Dall’altra parte della classifica si trovano città con retribuzioni significativamente inferiori. A Nuoro, i lavoratori dipendenti percepiscono in media solo 13.338 euro all’anno, mentre a Cosenza e Trapani, le retribuzioni ammontano a 13.141 euro e 13.137 euro rispettivamente. Tuttavia, la situazione peggiore si riscontra a Vibo Valentia, con un salario annuo di soli 11.823 euro.
Contrattazione decentrata e soluzioni
Per ridurre queste disuguaglianze, l’Ufficio studi della Cgia suggerisce di promuovere la contrattazione decentrata e di rispettare le scadenze per il rinnovo dei contratti di lavoro. Attualmente, il 54% dei lavoratori dipendenti nel settore privato aveva il contratto collettivo nazionale scaduto al 1 settembre. La mancanza di accordi sugli aumenti economici che siano accettabili per tutte le regioni italiane è uno dei principali ostacoli per la rinnovazione tempestiva dei contratti.
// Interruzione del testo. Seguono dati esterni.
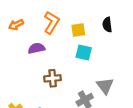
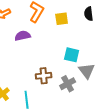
cyan square: (84, 53) -> (72, 55), moved
brown cross: (53, 78) -> (44, 76), moved

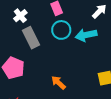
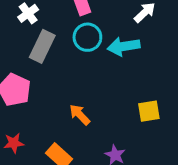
gray rectangle: (31, 38) -> (42, 46), turned 50

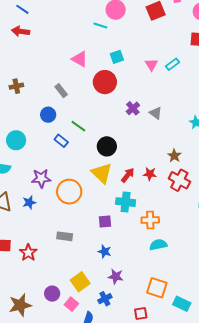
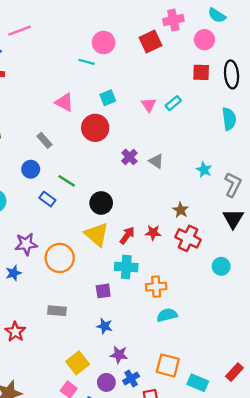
purple circle: (52, 294) -> (106, 382), moved
blue cross: (105, 299) -> (131, 378), moved

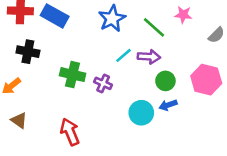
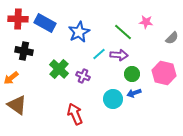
blue star: (112, 19) -> (79, 32), moved
green cross: (73, 75) -> (59, 69), turned 30
brown triangle: (19, 120) -> (17, 105), size x1.5
red arrow: (70, 132) -> (75, 114), moved

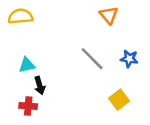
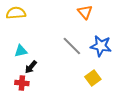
blue star: (129, 59) -> (101, 46), size x1.5
black arrow: (40, 86) -> (31, 67), turned 56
Inoltre, si suggerisce di concentrarsi su misure che aumentino gli stipendi dei lavoratori dipendenti con qualifiche professionali più basse. Questo potrebbe includere la riduzione dell’Irpef e una maggiore diffusione della contrattazione decentrata. La promozione della contrattazione di secondo livello, incentrata sulla produttività aziendale e locale, potrebbe contribuire a ridurre le disparità salariali e migliorare il potere d’acquisto dei lavoratori, in particolare nelle regioni più urbanizzate del Paese.